Metabolic parameters such as VO₂, VCO₂ and energy expenditure were obtained using the comprehensive lab animal monitoring system (Oxymax CLAMS, Columbus Instruments, Columbus, OH, USA) and analyzed following manufacturer’s instruction. Mice were monitored for the specific period time indicated in each case and the first 24 h were discarded in the analysis, considering them as acclimation period.

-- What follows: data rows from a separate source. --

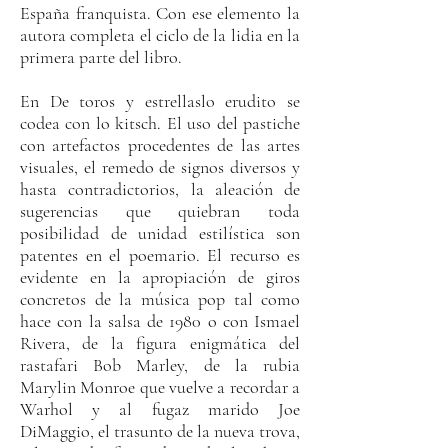
España franquista. Con ese elemento la
autora completa el ciclo de la lidia en la
primera parte del libro.
En De toros y estrellaslo erudito se
codea con lo kitsch. El uso del pastiche
con artefactos procedentes de las artes
visuales, el remedo de signos diversos y
hasta contradictorios, la aleación de
sugerencias que quiebran toda
posibilidad de unidad estilística son
patentes en el poemario. El recurso es
evidente en la apropiación de giros
concretos de la música pop tal como
hace con la salsa de 1980 o con Ismael
Rivera, de la figura enigmática del
rastafari Bob Marley, de la rubia
Marylin Monroe que vuelve a recordar a
Warhol y al fugaz marido Joe
DiMaggio, el trasunto de la nueva trova,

Stereological quantification of the number of neuronal nucleus profiles per unit of area

Quantification of Purkinje cell number was performed by using the following method, as previously described [42]. Briefly, NA = (∑Q)/(n × a/f) = (∑Q)/(n × 0,001) = mm²; ∑Q: Number of positive Purkinje (NeuN) nuclei profiles that fall within the counting frames; n: Number of counting frames used to count the nuclear profiles of positive Purkinje neurons (NeuN);a/f (area associated with each frame): (∆X x ∆X)/M²  = (441)/302500 = 0,001 mm2; M (magnification): (11 mm)/20microns = M (magnification): (11 mm)/(0,02 mm) = 550; ∆x: 21 mm.

Statistical analysis

All data acquisition and analyses were performed by investigators blinded to experimental group. For biochemical analyses, a minimum of four samples per genotype were used for each analysis, while in vivo analyses included at least six mice per genotype. These sample sizes are sufficient to determine whether there is a biologically meaningful difference between different genotypes, given the known mouse-to-mouse variation in autophagy assessments in previous studies published over the past decade. As for in vitro studies, a sufficient large number of cells/areas were analyzed to ensure the description of biologically meaningful differences, also following the methods from studies cited throughout the paper. Moreover, results obtained in cells were reliably reproduced in at least three independent experiments. All experimental data are reported as mean ± SEM unless otherwise mentioned. The data from the analyses met the assumptions of the tests and the variance was similar between the experimental groups. Unpaired or paired (when appropriate) two-tailed Student´s t tests were used when comparing two experimental groups. The Prism program version 7.0 (Graph-Pad Software Inc.) was ugsed for calculations and P values lower than 0.05 were considered significant.

Acknowledgements

We thank Dr. Javier Rodríguez-Carrio for his help in mice lymphocyte extraction and culture. We thank Dr. Guillermo M. Albaiceta and Margarita Fernández Rodríguez for their help with diaphragm muscle fiber characterization. We specially thank Dr. Asunción Rocher for her kind help with pletismography analyses.

Disclosure statement

No potential conflict of interest was reported by the authors.

Supplementary material

Supplemental data for this article can be accessed online at https://doi.org/10.1080/15548627.2023.2234799

Additional information

Funding

This work was supported by grants from Ministerio Ciencia eInnovación (Spain) (PID2021-127534OB-I00), the South-Eastern 1315 Norway Regional Health Authority (2021088 to N.E.) and Instituto de Salud Carlos III (RTICC Spain). Jesús Prieto-Lloret is funded by Programa Estrategico IBGM, Escalera de Excelencia, ref. CCVC8485, Consejería de Educación, Junta de Castilla y León (Spain). Funding for open Access Charge: Roche Farma”, as the aricle will be published via Open access and the OA costs will be funded by Roche Farma.